Freitag, 29.01.2016

Wendl/Arlt erste Sprint-Weltmeister

Rodlerinnen verpassen WM-Titel

Die deutschen Rodlerinnen haben zum Auftakt der Heim-Weltmeisterschaften den WM-Titel im neuen Sprintwettbewerb verpasst und damit für die erste große Überraschung am Königssee gesorgt. Die Männer um den siegreichen Felix Loch (Berchtesgaden) wurden den hohen Erwartungen dagegen mit einem Dreifach-Erfolg vollauf gerecht. Bei den Doppelsitzern holten Tobias Wendl/Tobias Arlt (Berchtesgaden/Königssee) den ersten Weltmeistertitel im Sprint.

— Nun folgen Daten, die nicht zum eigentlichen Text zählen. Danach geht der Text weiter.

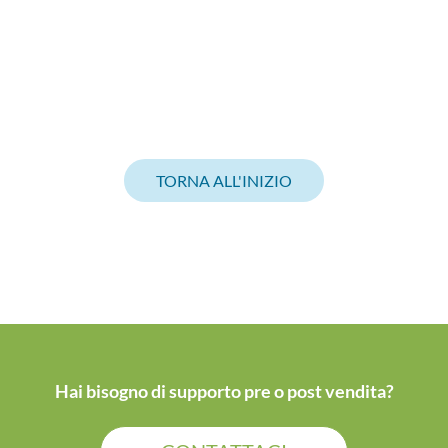
TORNA ALL'INIZIO
Hai bisogno di supporto pre o post vendita?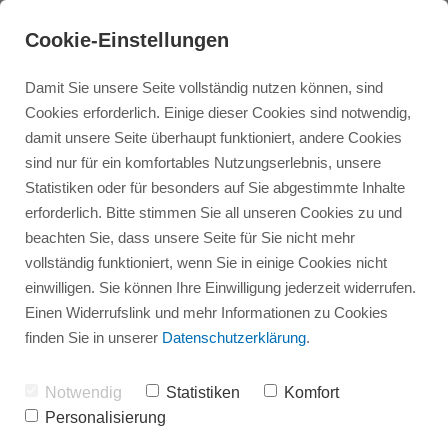
Cookie-Einstellungen
Damit Sie unsere Seite vollständig nutzen können, sind
Cookies erforderlich. Einige dieser Cookies sind notwendig,
damit unsere Seite überhaupt funktioniert, andere Cookies
sind nur für ein komfortables Nutzungserlebnis, unsere
Statistiken oder für besonders auf Sie abgestimmte Inhalte
erforderlich. Bitte stimmen Sie all unseren Cookies zu und
beachten Sie, dass unsere Seite für Sie nicht mehr
Infovortrag Bad und Dusche
Referenzen Bad
Badsanierung
vollständig funktioniert, wenn Sie in einige Cookies nicht
einwilligen. Sie können Ihre Einwilligung jederzeit widerrufen.
Einen Widerrufslink und mehr Informationen zu Cookies
Referenzen Heizung
Infovortrag Heizung
Dusche
finden Sie in unserer
Datenschutzerklärung
.
Heizung
News
Notwendig
Statistiken
Komfort
Personalisierung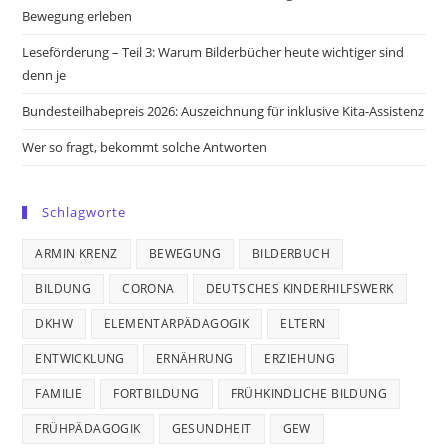
Bewegung erleben
Leseförderung – Teil 3: Warum Bilderbücher heute wichtiger sind
denn je
Bundesteilhabepreis 2026: Auszeichnung für inklusive Kita-Assistenz
Wer so fragt, bekommt solche Antworten
Schlagworte
ARMIN KRENZ
BEWEGUNG
BILDERBUCH
BILDUNG
CORONA
DEUTSCHES KINDERHILFSWERK
DKHW
ELEMENTARPÄDAGOGIK
ELTERN
ENTWICKLUNG
ERNÄHRUNG
ERZIEHUNG
FAMILIE
FORTBILDUNG
FRÜHKINDLICHE BILDUNG
FRÜHPÄDAGOGIK
GESUNDHEIT
GEW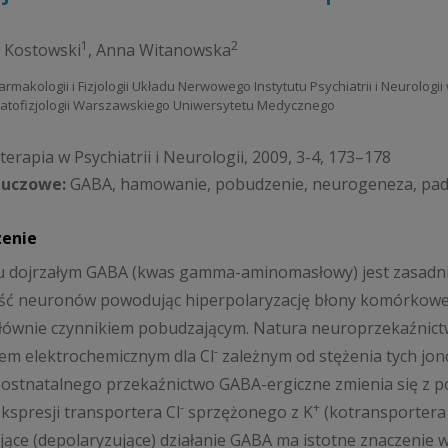
1
2
 Kostowski
,
Anna Witanowska
armakologii i Fizjologii Układu Nerwowego Instytutu Psychiatrii i Neurolog
Patofizjologii Warszawskiego Uniwersytetu Medycznego
erapia w Psychiatrii i Neurologii, 2009, 3-4, 173–178
luczowe:
GABA, hamowanie, pobudzenie, neurogeneza, pa
zenie
 dojrzałym GABA (kwas gamma-aminomasłowy) jest zasadni
ść neuronów powodując hiperpolaryzację błony komórkowej
łównie czynnikiem pobudzającym. Natura neuroprzekaźnic
-
em elektrochemicznym dla Cl
zależnym od stężenia tych jo
ostnatalnego przekaźnictwo GABA-ergiczne zmienia się z p
-
+
kspresji transportera Cl
sprzężonego z K
(kotransportera
ące (depolaryzujące) działanie GABA ma istotne znaczenie 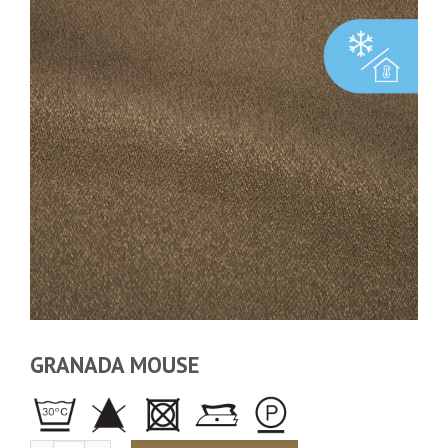
GRANADA MOUSE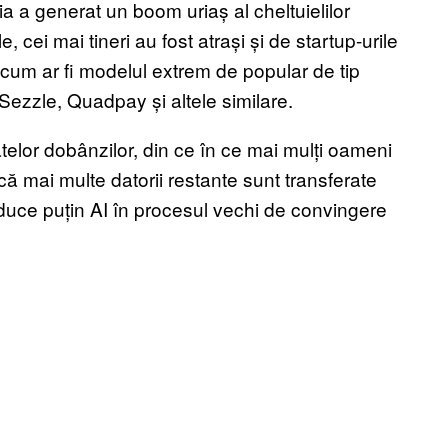
 a generat un boom uriaș al cheltuielilor
e, cei mai tineri au fost atrași și de startup-urile
cum ar fi modelul extrem de popular de tip
 Sezzle, Quadpay și altele similare.
atelor dobânzilor, din ce în ce mai mulți oameni
 mai multe datorii restante sunt transferate
aduce puțin AI în procesul vechi de convingere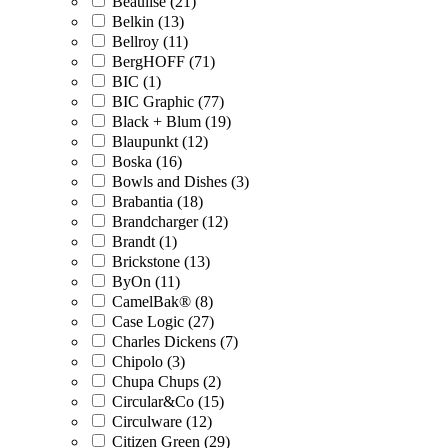
Beaulise (21)
Belkin (13)
Bellroy (11)
BergHOFF (71)
BIC (1)
BIC Graphic (77)
Black + Blum (19)
Blaupunkt (12)
Boska (16)
Bowls and Dishes (3)
Brabantia (18)
Brandcharger (12)
Brandt (1)
Brickstone (13)
ByOn (11)
CamelBak® (8)
Case Logic (27)
Charles Dickens (7)
Chipolo (3)
Chupa Chups (2)
Circular&Co (15)
Circulware (12)
Citizen Green (29)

Tobias Wendl und Tobias Arlt gewannen den Auftakt der Heim-Weltmeisterschaften
© getty
Tobias Wendl und Tobias Arlt gewannen den Auftakt der Heim-Weltmeisterschaften

Der Sieg der Schweizerin Martina Kocher vor Olympiasiegerin Natalie Geisenberger (Miesbach) und Dajana Eitberger (Ilmenau) war jedoch eine kleine Sensation. Tatjana Hüfner (Friedrichroda) wurde nur Fünfte vor Julia Taubitz (Oberwiesenthal). "Martina ist seit gefühlt 200 Jahren dabei, war immer nah dran und nie ganz oben", sagte Geisenberger, die in der Eisrinne nicht fehlerfrei geblieben war: "Ich gönne es ihr."

Bei den Männern hatte Olympiasieger Loch am Ende mehr als zwei Zehntel Vorsprung auf Andi Langenhan (Zella-Mehlis). "Ich wusste, dass es passt, es war wirklich ein guter Lauf", sagte Loch: "Es ist geil, wenn man hier zu Hause runterfährt und alle schreien." Ralf Palik (Oberwiesenthal) komplettierte als Dritter das deutsche Podest, Johannes Ludwig (Oberhof) wurde Sechster.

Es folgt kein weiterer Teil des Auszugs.